[Dataset entries]
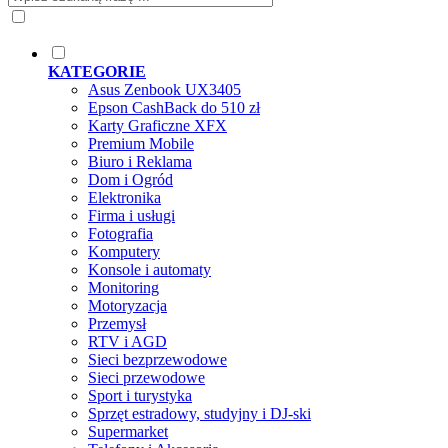
KATEGORIE
Asus Zenbook UX3405
Epson CashBack do 510 zł
Karty Graficzne XFX
Premium Mobile
Biuro i Reklama
Dom i Ogród
Elektronika
Firma i usługi
Fotografia
Komputery
Konsole i automaty
Monitoring
Motoryzacja
Przemysł
RTV i AGD
Sieci bezprzewodowe
Sieci przewodowe
Sport i turystyka
Sprzęt estradowy, studyjny i DJ-ski
Supermarket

▶ _Exercise brief_
Each of the entries above must be output exactly, with none of the pictures.

▶ _Task result_
KATEGORIE
Asus Zenbook UX3405
Epson CashBack do 510 zł
Karty Graficzne XFX
Premium Mobile
Biuro i Reklama
Dom i Ogród
Elektronika
Firma i usługi
Fotografia
Komputery
Konsole i automaty
Monitoring
Motoryzacja
Przemysł
RTV i AGD
Sieci bezprzewodowe
Sieci przewodowe
Sport i turystyka
Sprzęt estradowy, studyjny i DJ-ski
Supermarket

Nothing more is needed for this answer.